Accurate predicting of lake level fluctuations is essential and basic in water resources management for water supply purposes. The predicting of lake level is complicated because of it is affected by nonlinear hydrological processes. This paper applies integrated wavelet and auto regressive moving average (ARMA), adaptive neuro fuzzy inference system (ANFIS) and support vector regression (SVR) models for forecasting monthly lake level fluctuations. First, lake level time series is decomposed into low and high frequency components by using discrete wavelet transform. Then, each component is separately predicted by using ARMA, ANFIS and SVR models. Finally, the predicted components are summed to obtain estimated original lake level time series.

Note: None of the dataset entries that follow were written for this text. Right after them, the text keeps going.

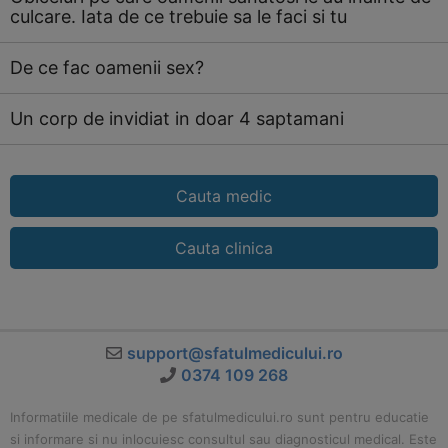
culcare. Iata de ce trebuie sa le faci si tu
De ce fac oamenii sex?
Un corp de invidiat in doar 4 saptamani
Cauta medic
Cauta clinica
support@sfatulmedicului.ro
0374 109 268
Informatiile medicale de pe sfatulmedicului.ro sunt pentru educatie
si informare si nu inlocuiesc consultul sau diagnosticul medical. Este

The performance of the proposed WSVR (Wavelet-SVR), WANFIS (Wavelet-ANFIS) and WARMA (Wavelet-ARMA) models is compared with single ARMA, SVR and ANFIS models. Results show that the integrated models give better precision in forecasting lake levels in the study region when compared to single models. WSVR model is found to be slightly better than the other integrated models. Copyright Springer Science+Business Media Dordrecht 2016

Suggested Citation

  • Maryam Shafaei & Ozgur Kisi, 2016. "Lake Level Forecasting Using Wavelet-SVR, Wavelet-ANFIS and Wavelet-ARMA Conjunction Models," Water Resources Management: An International Journal, Published for the European Water Resources Association (EWRA), Springer;European Water Resources Association (EWRA), vol. 30(1), pages 79-97, January.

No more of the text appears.